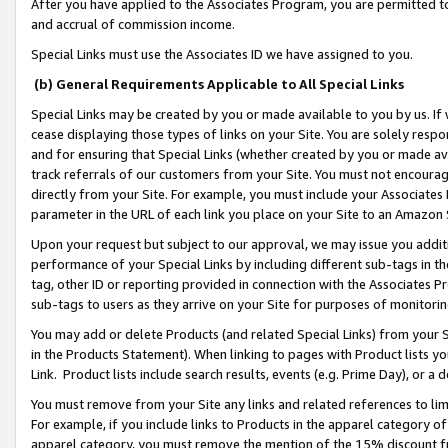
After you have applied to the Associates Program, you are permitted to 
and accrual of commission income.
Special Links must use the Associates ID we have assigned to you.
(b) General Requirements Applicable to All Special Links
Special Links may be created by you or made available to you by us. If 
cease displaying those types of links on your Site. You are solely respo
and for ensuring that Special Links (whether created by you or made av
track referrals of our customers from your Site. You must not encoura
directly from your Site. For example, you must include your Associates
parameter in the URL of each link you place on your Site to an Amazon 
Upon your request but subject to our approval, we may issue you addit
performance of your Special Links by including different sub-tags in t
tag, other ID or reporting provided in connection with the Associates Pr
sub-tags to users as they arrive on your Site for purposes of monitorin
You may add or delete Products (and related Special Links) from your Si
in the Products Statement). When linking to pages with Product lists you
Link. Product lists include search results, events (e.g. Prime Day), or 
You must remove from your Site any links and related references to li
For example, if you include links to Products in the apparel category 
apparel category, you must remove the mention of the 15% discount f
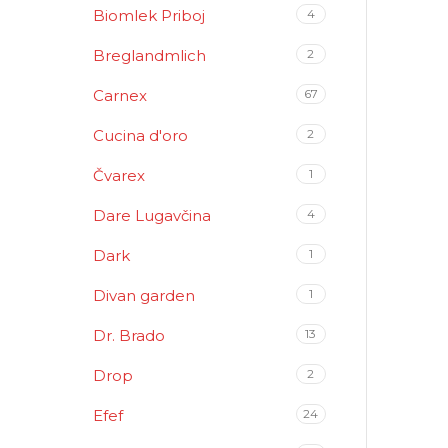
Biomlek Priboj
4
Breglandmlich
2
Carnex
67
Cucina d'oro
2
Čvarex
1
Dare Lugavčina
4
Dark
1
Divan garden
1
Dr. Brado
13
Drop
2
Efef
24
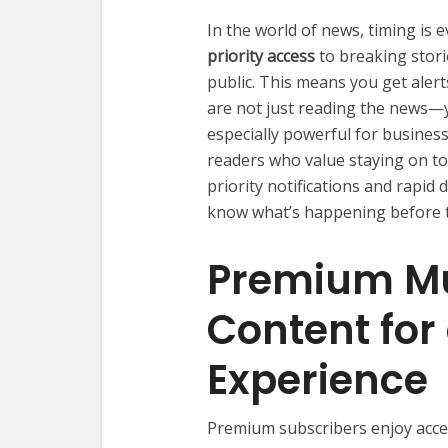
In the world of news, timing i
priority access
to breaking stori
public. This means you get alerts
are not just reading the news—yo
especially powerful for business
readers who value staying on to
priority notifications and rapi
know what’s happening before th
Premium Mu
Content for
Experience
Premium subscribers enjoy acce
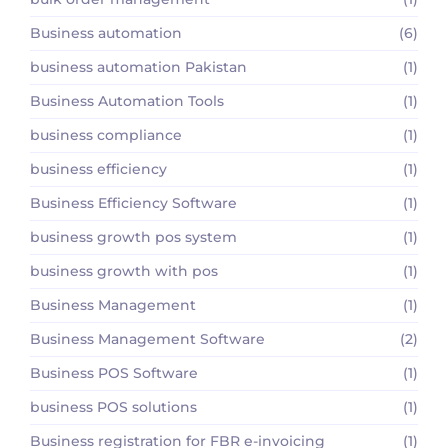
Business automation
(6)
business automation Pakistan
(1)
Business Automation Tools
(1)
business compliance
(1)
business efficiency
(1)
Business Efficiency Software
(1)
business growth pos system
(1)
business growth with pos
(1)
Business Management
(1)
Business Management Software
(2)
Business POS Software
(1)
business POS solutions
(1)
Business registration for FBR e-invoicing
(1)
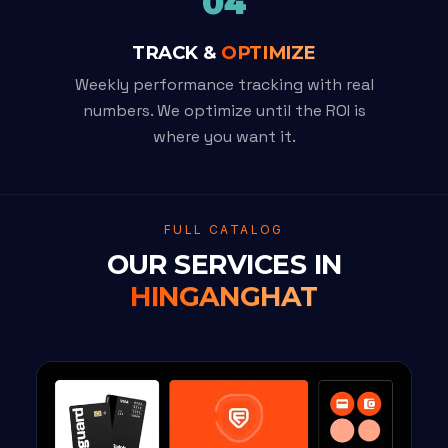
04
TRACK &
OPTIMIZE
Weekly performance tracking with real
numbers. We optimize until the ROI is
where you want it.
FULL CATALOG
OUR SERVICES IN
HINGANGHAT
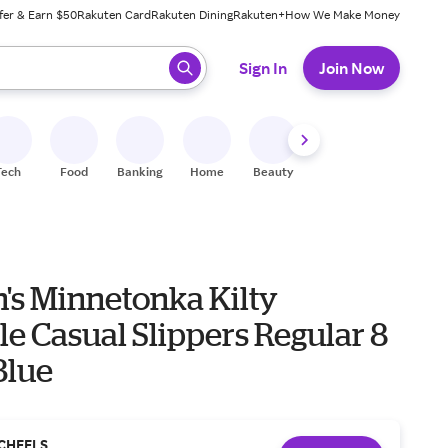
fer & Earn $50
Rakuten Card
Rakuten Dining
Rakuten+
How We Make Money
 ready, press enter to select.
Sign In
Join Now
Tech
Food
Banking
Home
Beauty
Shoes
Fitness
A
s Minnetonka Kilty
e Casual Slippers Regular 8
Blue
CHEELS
━━━
Exercise requirements: Pictures are not part of the copy. Output only the lines from the one with "Biomlek Priboj" through the final line of the records, exactly as given.

Exercise result:
Biomlek Priboj
4
Breglandmlich
2
Carnex
67
Cucina d'oro
2
Čvarex
1
Dare Lugavčina
4
Dark
1
Divan garden
1
Dr. Brado
13
Drop
2
Efef
24
In the world of news, timing i
priority access
to breaking stori
public. This means you get alerts
are not just reading the news—yo
especially powerful for business
readers who value staying on to
priority notifications and rapi
know what’s happening before th
Premium Mu
Content for
Experience
Premium subscribers enjoy acce
Business automation
(6)
business automation Pakistan
(1)
Business Automation Tools
(1)
business compliance
(1)
business efficiency
(1)
Business Efficiency Software
(1)
business growth pos system
(1)
business growth with pos
(1)
Business Management
(1)
Business Management Software
(2)
Business POS Software
(1)
business POS solutions
(1)
Business registration for FBR e-invoicing
(1)
04
TRACK &
OPTIMIZE
Weekly performance tracking with real
numbers. We optimize until the ROI is
where you want it.
FULL CATALOG
OUR SERVICES IN
HINGANGHAT
fer & Earn $50
Rakuten Card
Rakuten Dining
Rakuten+
How We Make Money
 ready, press enter to select.
Sign In
Join Now
Tech
Food
Banking
Home
Beauty
Shoes
Fitness
A
s Minnetonka Kilty
e Casual Slippers Regular 8
Blue
CHEELS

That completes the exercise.